#### Work task:
May I have the line containing "Dofinansowanie 391 856 491,84 PLN" and every line after it through the end of the data, repeated exactly and with no other lines?
:: The data
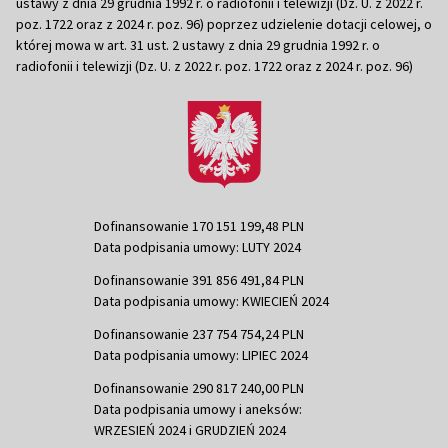
ustawy z dnia 29 grudnia 1992 r. o radiofonii i telewizji (Dz. U. z 2022 r.
poz. 1722 oraz z 2024 r. poz. 96) poprzez udzielenie dotacji celowej, o
której mowa w art. 31 ust. 2 ustawy z dnia 29 grudnia 1992 r. o
radiofonii i telewizji (Dz. U. z 2022 r. poz. 1722 oraz z 2024 r. poz. 96)
Dofinansowanie 170 151 199,48 PLN
Data podpisania umowy: LUTY 2024
Dofinansowanie 391 856 491,84 PLN
Data podpisania umowy: KWIECIEŃ 2024
Dofinansowanie 237 754 754,24 PLN
Data podpisania umowy: LIPIEC 2024
Dofinansowanie 290 817 240,00 PLN
Data podpisania umowy i aneksów:
WRZESIEŃ 2024 i GRUDZIEŃ 2024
::::
#### Exercise response:
Dofinansowanie 391 856 491,84 PLN
Data podpisania umowy: KWIECIEŃ 2024
Dofinansowanie 237 754 754,24 PLN
Data podpisania umowy: LIPIEC 2024
Dofinansowanie 290 817 240,00 PLN
Data podpisania umowy i aneksów:
WRZESIEŃ 2024 i GRUDZIEŃ 2024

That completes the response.